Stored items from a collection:
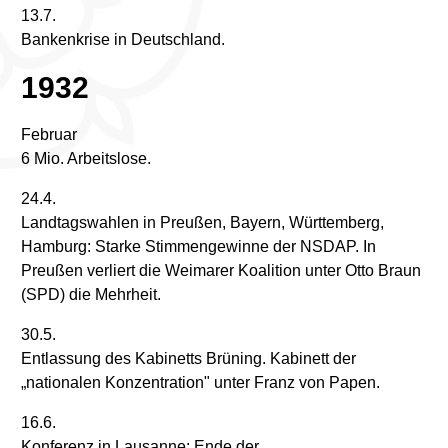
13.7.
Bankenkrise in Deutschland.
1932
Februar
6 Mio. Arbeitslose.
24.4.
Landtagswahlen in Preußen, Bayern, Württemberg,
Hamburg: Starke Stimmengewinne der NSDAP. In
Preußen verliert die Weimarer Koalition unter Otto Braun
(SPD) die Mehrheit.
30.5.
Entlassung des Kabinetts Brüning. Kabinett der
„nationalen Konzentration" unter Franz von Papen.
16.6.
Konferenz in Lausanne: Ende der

--

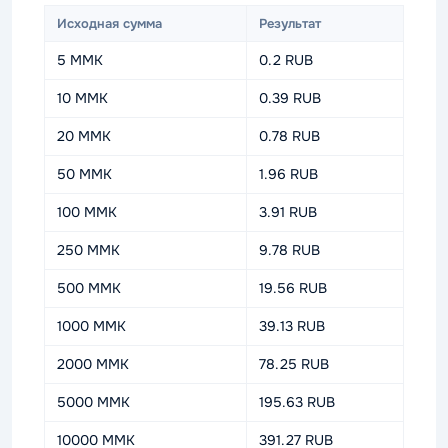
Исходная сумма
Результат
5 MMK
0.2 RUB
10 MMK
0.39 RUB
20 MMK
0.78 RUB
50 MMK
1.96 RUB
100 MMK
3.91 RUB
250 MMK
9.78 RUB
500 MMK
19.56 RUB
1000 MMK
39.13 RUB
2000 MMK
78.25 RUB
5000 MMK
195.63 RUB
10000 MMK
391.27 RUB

--

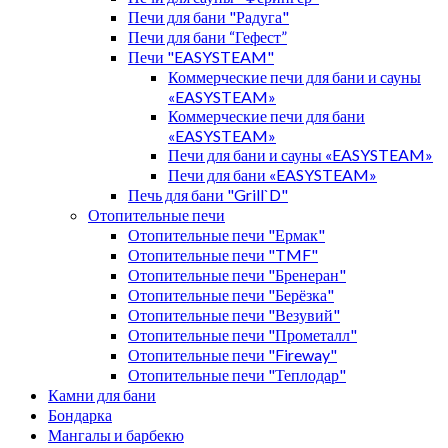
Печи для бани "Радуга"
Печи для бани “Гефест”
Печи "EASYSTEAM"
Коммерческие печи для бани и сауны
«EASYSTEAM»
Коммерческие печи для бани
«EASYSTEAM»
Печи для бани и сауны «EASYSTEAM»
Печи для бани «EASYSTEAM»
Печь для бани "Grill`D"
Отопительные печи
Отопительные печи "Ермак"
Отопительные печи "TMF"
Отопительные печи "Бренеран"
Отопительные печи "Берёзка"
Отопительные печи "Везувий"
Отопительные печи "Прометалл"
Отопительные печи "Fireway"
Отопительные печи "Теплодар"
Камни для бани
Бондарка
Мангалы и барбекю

- **TASK DETAILS**: In the entries above, find every line holding the word "Preußen" and copy it out.

- **COMPLETED TASK**:
Landtagswahlen in Preußen, Bayern, Württemberg,
Preußen verliert die Weimarer Koalition unter Otto Braun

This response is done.